## ACTION ITEM
Only the closing stretch of the material is wanted: the line containing "藝，沈穩內斂的琥珀色澤，盛裝在精巧多面切割的燦耀瓶身 。" and every line after it, transcribed exactly.

■ ■ ■

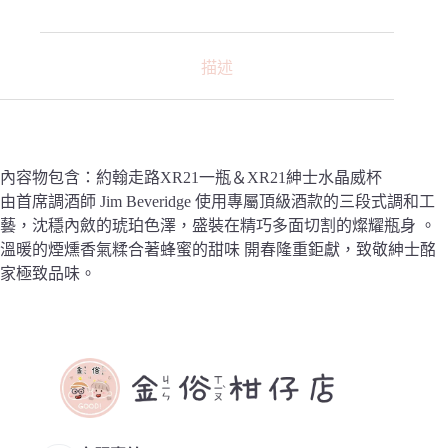
描述
內容物包含：約翰走路XR21一瓶＆XR21紳士水晶威杯
由首席調酒師 Jim Beveridge 使用專屬頂級酒款的三段式調和工
藝，沈穩內斂的琥珀色澤，盛裝在精巧多面切割的燦耀瓶身 。
溫暖的煙燻香氣糅合著蜂蜜的甜味 開春隆重鉅獻，致敬紳士酩
家極致品味。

■ ■ ■

## EXERCISE OUTPUT
藝，沈穩內斂的琥珀色澤，盛裝在精巧多面切割的燦耀瓶身 。
溫暖的煙燻香氣糅合著蜂蜜的甜味 開春隆重鉅獻，致敬紳士酩
家極致品味。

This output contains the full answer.